BEGIN

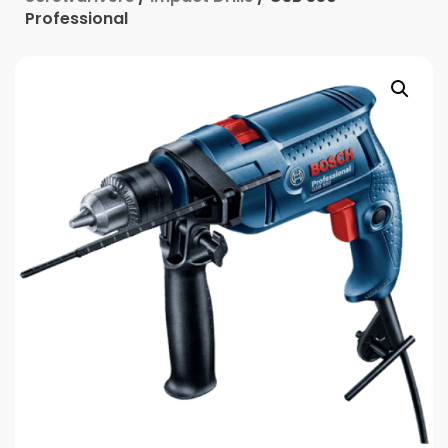
Professional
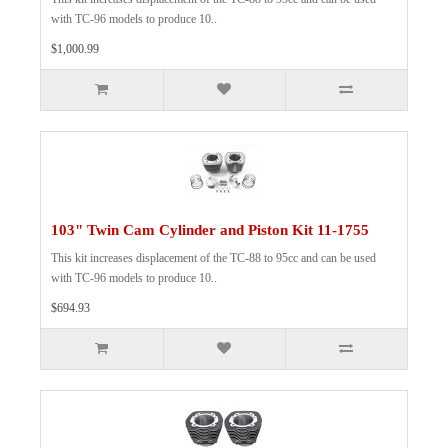
with TC-96 models to produce 10..
$1,000.99
103" Twin Cam Cylinder and Piston Kit 11-1755
This kit increases displacement of the TC-88 to 95cc and can be used
with TC-96 models to produce 10..
$694.93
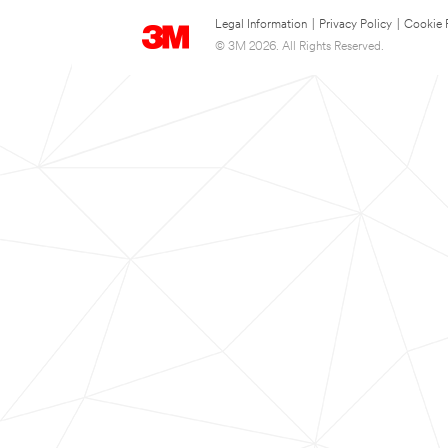
Legal Information
|
Privacy Policy
|
Cookie 
© 3M 2026. All Rights Reserved.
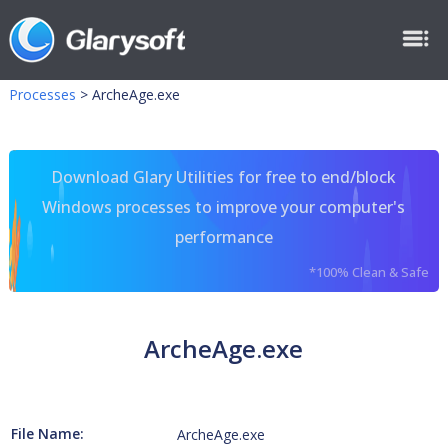
Processes
>
ArcheAge.exe
Download Glary Utilities for free to end/block
Windows processes to improve your computer's
performance
*100% Clean & Safe
ArcheAge.exe
File Name:
ArcheAge.exe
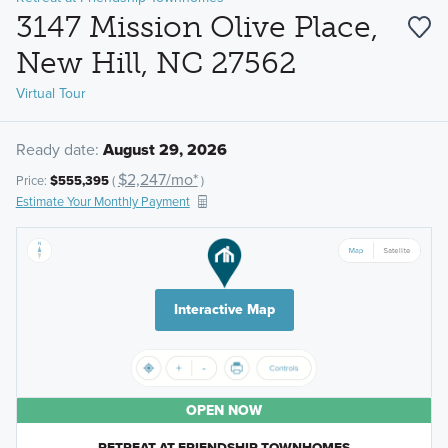
3147 Mission Olive Place,
New Hill, NC 27562
Virtual Tour
Ready date:
August 29, 2026
$2,247/mo*
Price:
$555,395
(
)
Estimate Your Monthly Payment
Interactive Map
OPEN NOW
RETREAT AT FRIENDSHIP TOWNHOMES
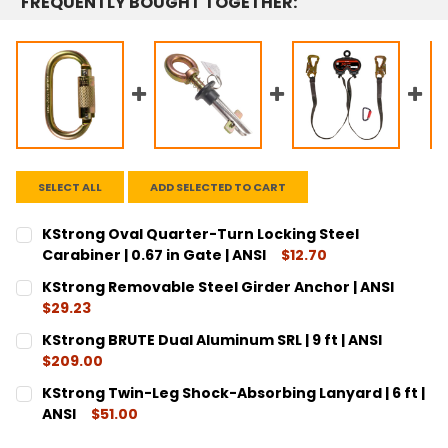
FREQUENTLY BOUGHT TOGETHER:
SELECT ALL
ADD SELECTED TO CART
KStrong Oval Quarter-Turn Locking Steel
Carabiner | 0.67 in Gate | ANSI
$12.70
CURRENT
QUANTITY:
KStrong Removable Steel Girder Anchor | ANSI
STOCK:
DECREASE QUANTITY:
INCREASE QUANTITY:
$29.23
CURRENT
QUANTITY:
KStrong BRUTE Dual Aluminum SRL | 9 ft | ANSI
STOCK:
DECREASE QUANTITY:
INCREASE QUANTITY:
$209.00
CURRENT
QUANTITY:
KStrong Twin-Leg Shock-Absorbing Lanyard | 6 ft |
STOCK:
DECREASE QUANTITY:
INCREASE QUANTITY:
ANSI
$51.00
CURRENT
QUANTITY:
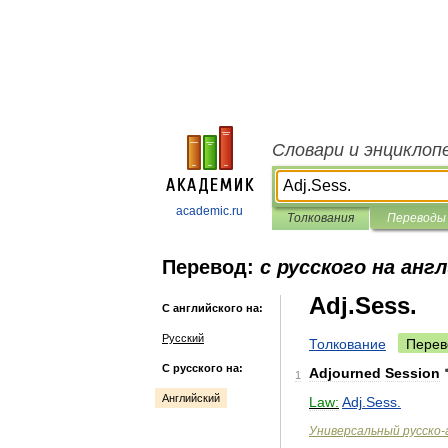
Словари и энциклоп
academic.ru
Толкования
Переводы
Перевод:
с русского на анг
Adj.Sess.
С английского на:
Русский
Толкование
Перев
С русского на:
Adjourned
Session
1
Английский
Law:
Adj
.
Sess
.
Универсальный
русско
-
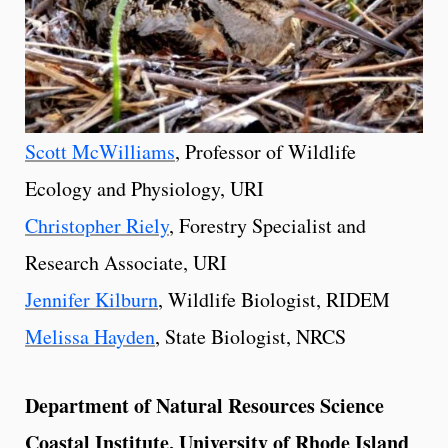
Scott McWilliams
, Professor of Wildlife
Ecology and Physiology, URI
Christopher Riely
, Forestry Specialist and
Research Associate, URI
Jennifer Kilburn
, Wildlife Biologist, RIDEM
Melissa Hayden
, State Biologist, NRCS
Department of Natural Resources Science
Coastal Institute, University of Rhode Island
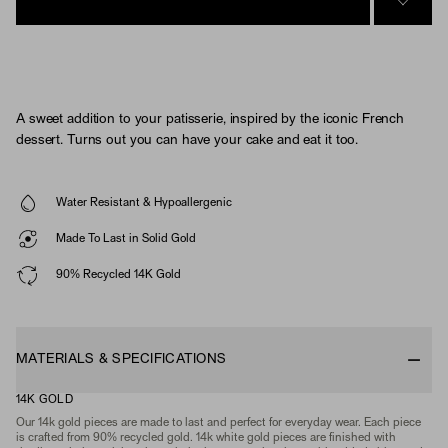
SIGN 
A sweet addition to your patisserie, inspired by the iconic French
dessert. Turns out you can have your cake and eat it too.
Water Resistant & Hypoallergenic
Made To Last in Solid Gold
90% Recycled 14K Gold
MATERIALS & SPECIFICATIONS
14K GOLD
Our 14k gold pieces are made to last and perfect for everyday wear. Each piece
is crafted from 90% recycled gold. 14k white gold pieces are finished with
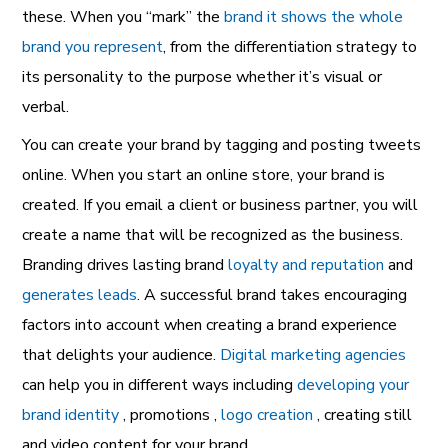
these. When you “mark” the
brand it shows the whole
brand you represent
, from the differentiation strategy to
its personality to the purpose whether it’s visual or
verbal.
You can create your brand by tagging and posting tweets
online. When you start an online store, your brand is
created. If you email a client or business partner, you will
create a name that will be recognized as the business.
Branding drives lasting brand
loyalty and reputation
and
generates leads
. A successful brand takes encouraging
factors into account when creating a brand experience
that delights your audience.
Digital marketing agencies
can help you in different ways including
developing your
brand identity
, promotions ,
logo creation
, creating still
and video content for your brand.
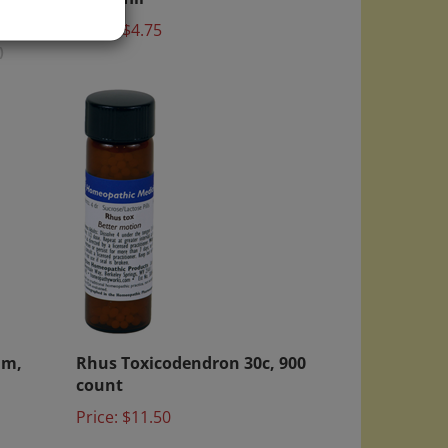
Price:
$4.75
)
am,
Rhus Toxicodendron 30c, 900
count
Price:
$11.50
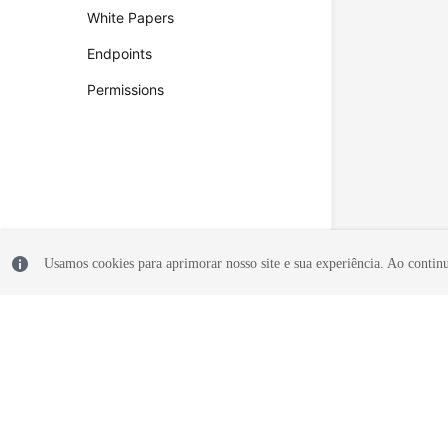
White Papers
Endpoints
Permissions
Usamos cookies para aprimorar nosso site e sua experiência. Ao continua
© 2026, Huawei Cloud Computing Technologies Co., Ltd. and/or its affi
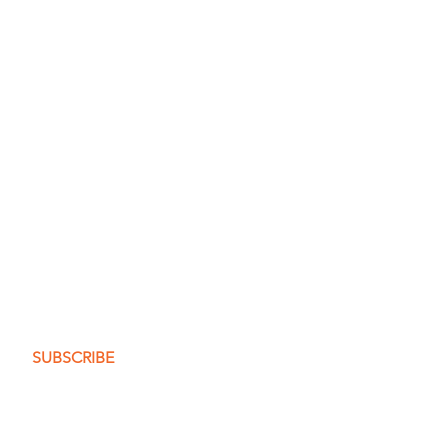
t the posts
me to you.
SUBSCRIBE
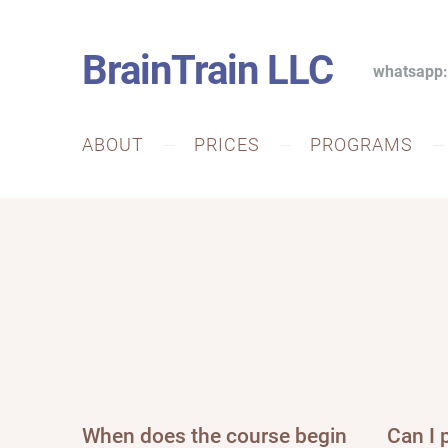
BrainTrain LLC
whatsapp
ABOUT
PRICES
PROGRAMS
When does the course begin
Can I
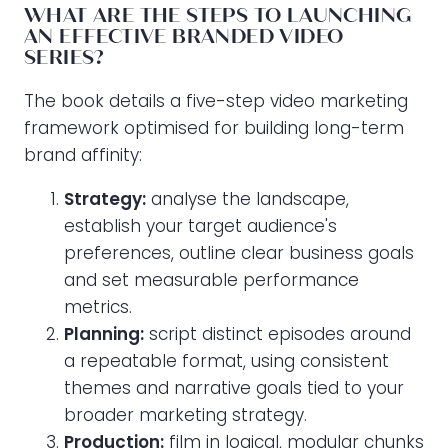
WHAT ARE THE STEPS TO LAUNCHING
AN EFFECTIVE BRANDED VIDEO
SERIES?
The book details a five-step video marketing
framework optimised for building long-term
brand affinity:
Strategy:
analyse the landscape,
establish your target audience's
preferences, outline clear business goals
and set measurable performance
metrics.
Planning:
script distinct episodes around
a repeatable format, using consistent
themes and narrative goals tied to your
broader marketing strategy.
Production:
film in logical, modular chunks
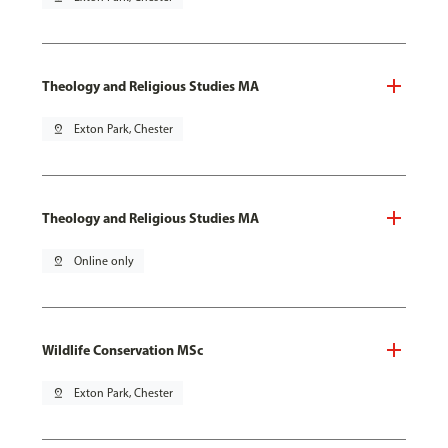
Theology and Religious Studies MA
pin_drop
Exton Park, Chester
Theology and Religious Studies MA
pin_drop
Online only
Wildlife Conservation MSc
pin_drop
Exton Park, Chester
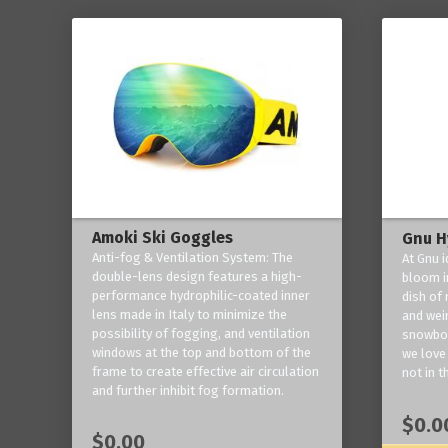
Amoki Ski Goggles
Gnu H
Anti-fog & Ventilation System: The
At Gnu i
double-lens design features a high-
bloom in
performance hydrophilic-coated inner
dish of 
lens made in Italy to minimize the
and weir
possibility of fogging, and ventilation
snowboa
windows at the top and bottom of the
we love 
frame to create effective air circulation
not in t
and further inhibit fog formation.
$0.0
$0.00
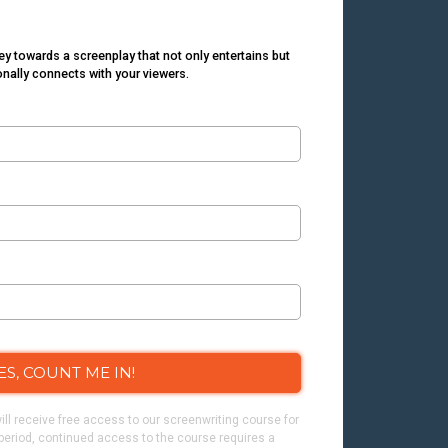
ey towards a screenplay that not only entertains but
nally connects with your viewers.
ES, COUNT ME IN!
ill receive free access to our screenwriting course for
l period, continued access to the course requires a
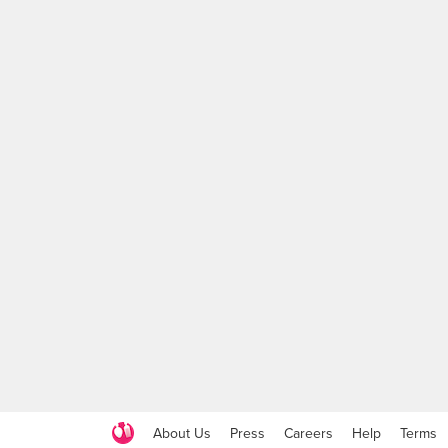
About Us
Press
Careers
Help
Terms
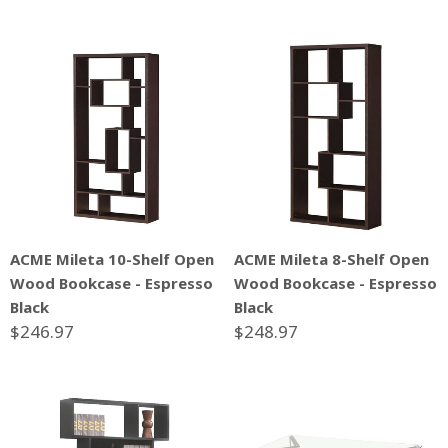
ACME Mileta 10-Shelf Open
ACME Mileta 8-Shelf Open
Wood Bookcase - Espresso
Wood Bookcase - Espresso
Black
Black
$246.97
$248.97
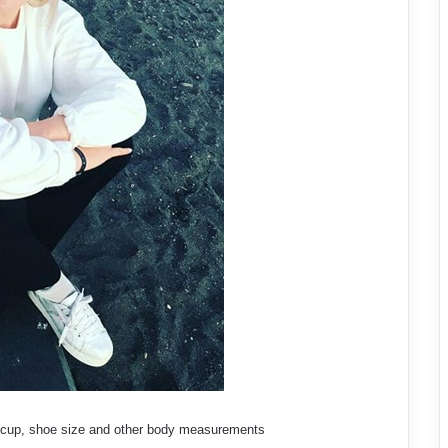
ra cup, shoe size and other body measurements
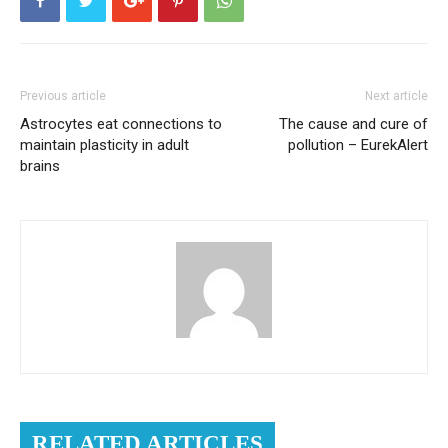
Previous article
Next article
Astrocytes eat connections to
The cause and cure of
maintain plasticity in adult
pollution – EurekAlert
brains
RELATED ARTICLES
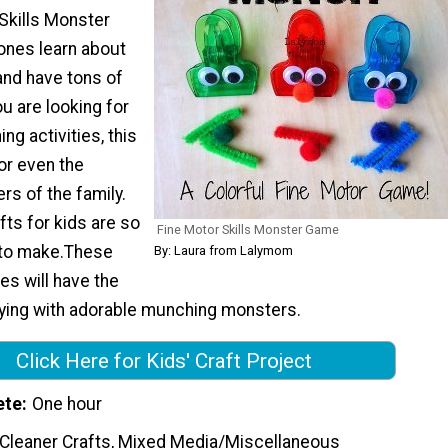
Skills Monster
 ones learn about
and have tons of
you are looking for
ng activities, this
for even the
s of the family.
fts for kids are so
Fine Motor Skills Monster Game
y to make.These
By: Laura from Lalymom
 will have the
aying with adorable munching monsters.
Click Here for Kids' Craft Project
ete
One hour
 Cleaner Crafts, Mixed Media/Miscellaneous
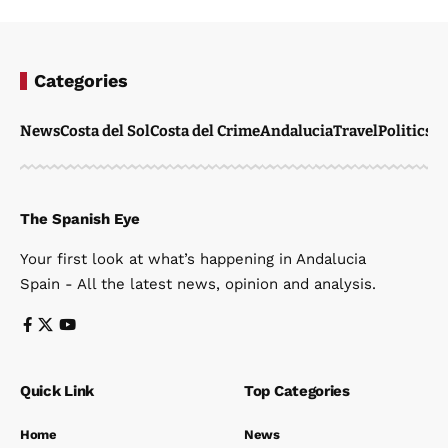
Categories
News
Costa del Sol
Costa del Crime
Andalucia
Travel
Politics
W
The Spanish Eye
Your first look at what’s happening in Andalucia
Spain - All the latest news, opinion and analysis.
Quick Link
Top Categories
Home
News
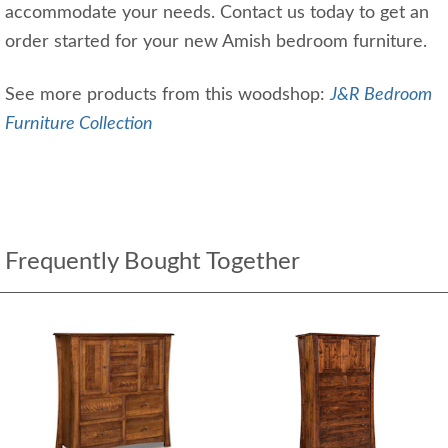
accommodate your needs. Contact us today to get an
order started for your new Amish bedroom furniture.
See more products from this woodshop:
J&R Bedroom
Furniture Collection
Frequently Bought Together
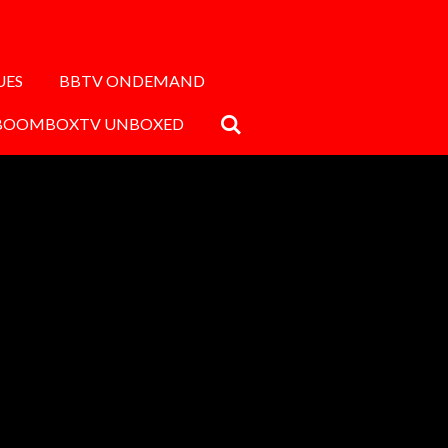
UES
BBTV ONDEMAND
BOOMBOXTV UNBOXED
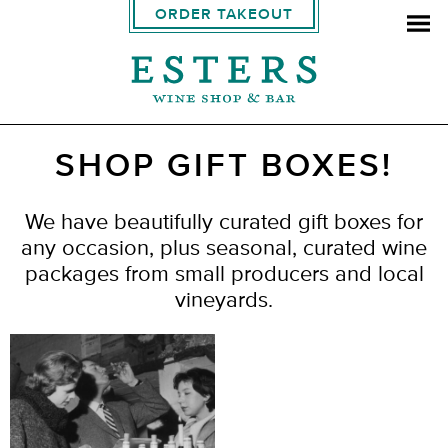
ORDER TAKEOUT
SHOP GIFT BOXES!
We have beautifully curated gift boxes for
any occasion, plus seasonal, curated wine
packages from small producers and local
vineyards.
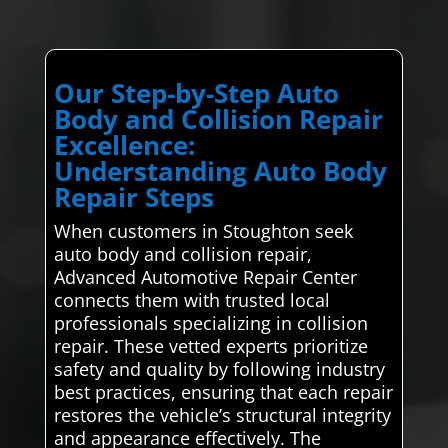
Our Step-by-Step Auto
Body and Collision Repair
Excellence:
Understanding Auto Body
Repair Steps
When customers in Stoughton seek
auto body and collision repair,
Advanced Automotive Repair Center
connects them with trusted local
professionals specializing in collision
repair. These vetted experts prioritize
safety and quality by following industry
best practices, ensuring that each repair
restores the vehicle’s structural integrity
and appearance effectively. The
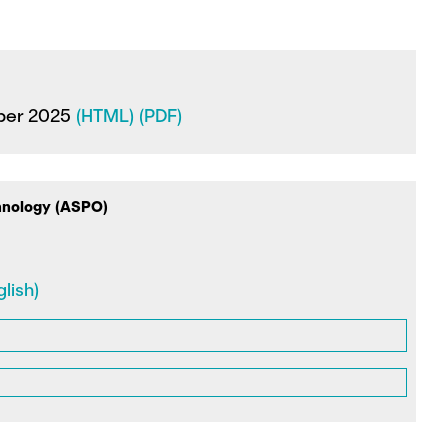
ober 2025
(HTML)
(PDF)
hnology (ASPO)
lish)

END

• [Aim of the exercise] Scan the material above for the string "with", and copy every line where it is found.

• [Solved exercise]
with TC-96 models to produce 10..
with TC-96 models to produce 10..
is crafted from 90% recycled gold. 14k white gold pieces are finished with
nally connects with your viewers.
aying with adorable munching monsters.
connects them with trusted local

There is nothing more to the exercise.